### Records

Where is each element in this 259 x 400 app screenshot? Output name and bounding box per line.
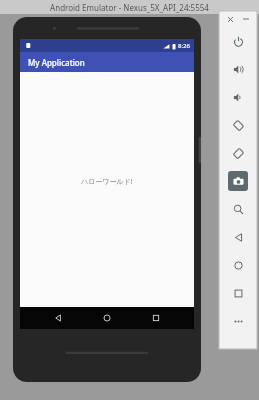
button[interactable]: Recent apps <box>145 307 167 329</box>
button[interactable]: Take screenshot <box>219 167 257 195</box>
button[interactable]: Zoom <box>219 195 257 223</box>
button[interactable]: Minimize <box>240 13 252 25</box>
staticText: 8:26 <box>178 42 190 50</box>
staticText: ハローワールド! <box>81 177 133 187</box>
button[interactable]: Volume up <box>219 55 257 83</box>
button[interactable]: Rotate left <box>219 111 257 139</box>
button[interactable]: Back <box>219 223 257 251</box>
button[interactable]: Recent apps <box>219 279 257 307</box>
button[interactable]: My Application <box>20 52 194 72</box>
button[interactable]: Home <box>219 251 257 279</box>
staticText: My Application <box>28 57 85 68</box>
staticText: Android Emulator - Nexus_5X_API_24:5554 <box>50 2 209 13</box>
button[interactable]: Power <box>219 27 257 55</box>
button[interactable]: Home <box>96 307 118 329</box>
button[interactable]: Rotate right <box>219 139 257 167</box>
button[interactable]: Close <box>224 13 236 25</box>
button[interactable]: More <box>219 307 257 335</box>
button[interactable]: Back <box>47 307 69 329</box>
button[interactable]: Volume down <box>219 83 257 111</box>
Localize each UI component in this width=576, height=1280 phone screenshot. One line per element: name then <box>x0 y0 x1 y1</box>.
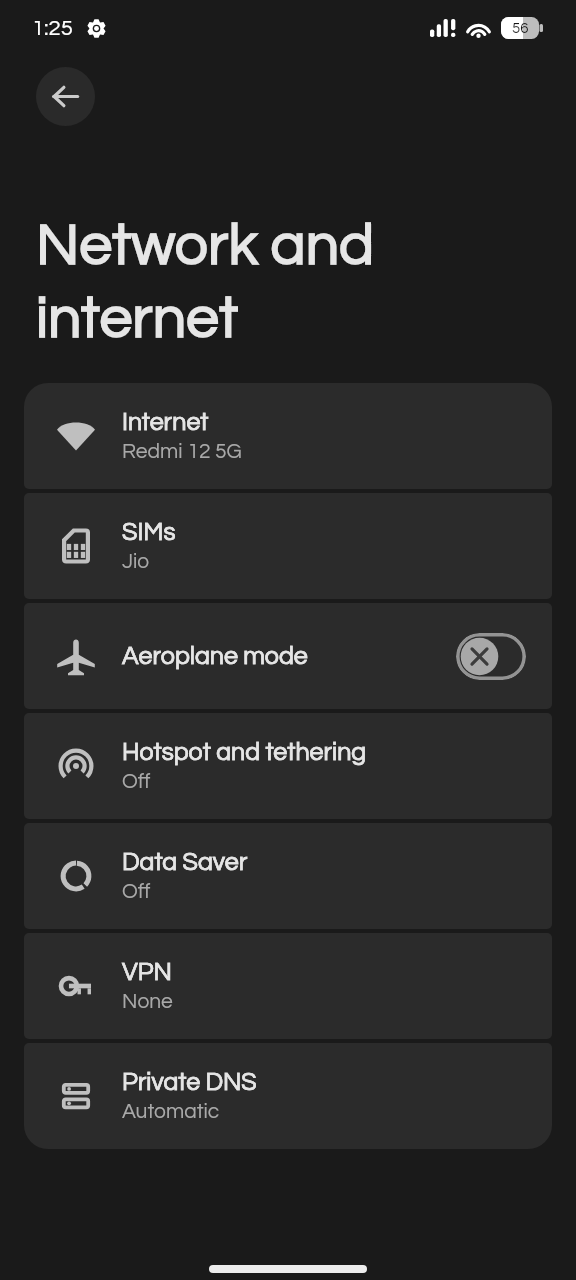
staticText: Off <box>122 881 151 903</box>
button[interactable]: Hotspot and tethering <box>24 713 552 819</box>
staticText: Aeroplane mode <box>122 643 308 669</box>
staticText: None <box>122 991 173 1013</box>
staticText: Hotspot and tethering <box>122 739 367 765</box>
button[interactable]: Private DNS <box>24 1043 552 1149</box>
staticText: Jio <box>122 551 150 573</box>
staticText: Automatic <box>122 1101 220 1123</box>
staticText: Internet <box>122 409 209 435</box>
staticText: SIMs <box>122 519 176 545</box>
staticText: Data Saver <box>122 849 248 875</box>
staticText: Redmi 12 5G <box>122 441 242 463</box>
staticText: internet <box>36 289 239 350</box>
staticText: Hotspot and tethering <box>122 739 367 765</box>
staticText: internet <box>36 289 239 350</box>
staticText: Internet <box>122 409 209 435</box>
staticText: Off <box>122 771 151 793</box>
staticText: Data Saver <box>122 849 248 875</box>
staticText: Private DNS <box>122 1069 257 1095</box>
button[interactable]: VPN <box>24 933 552 1039</box>
button[interactable]: SIMs <box>24 493 552 599</box>
button[interactable]: Data Saver <box>24 823 552 929</box>
staticText: 1:25 <box>32 17 73 40</box>
staticText: VPN <box>122 959 172 985</box>
staticText: Network and <box>36 216 375 277</box>
staticText: Network and <box>36 216 375 277</box>
button[interactable]: Internet <box>24 383 552 489</box>
staticText: SIMs <box>122 519 176 545</box>
button[interactable]: Aeroplane mode toggle, off <box>456 633 526 680</box>
button[interactable]: Back <box>36 67 95 126</box>
staticText: Aeroplane mode <box>122 643 308 669</box>
staticText: VPN <box>122 959 172 985</box>
staticText: 56 <box>512 21 529 36</box>
button[interactable]: Aeroplane mode <box>24 603 552 709</box>
staticText: Private DNS <box>122 1069 257 1095</box>
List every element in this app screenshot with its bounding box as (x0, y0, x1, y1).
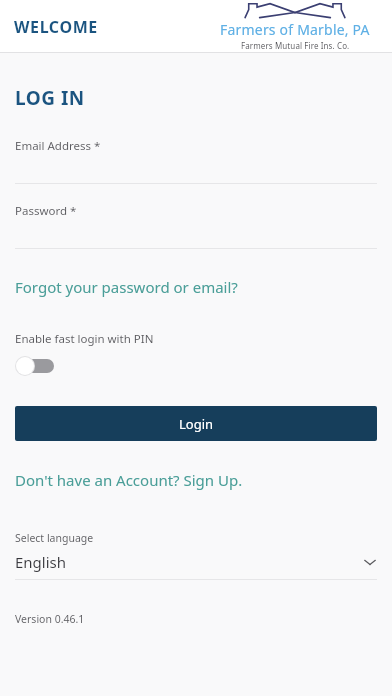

######

> **About this task**: In the listing above, locate each line with "Back" and copy it.

> **Response box**:
button[interactable]: Back <box>219 223 257 251</box>
button[interactable]: Back <box>47 307 69 329</box>
button[interactable]: Back <box>36 67 95 126</box>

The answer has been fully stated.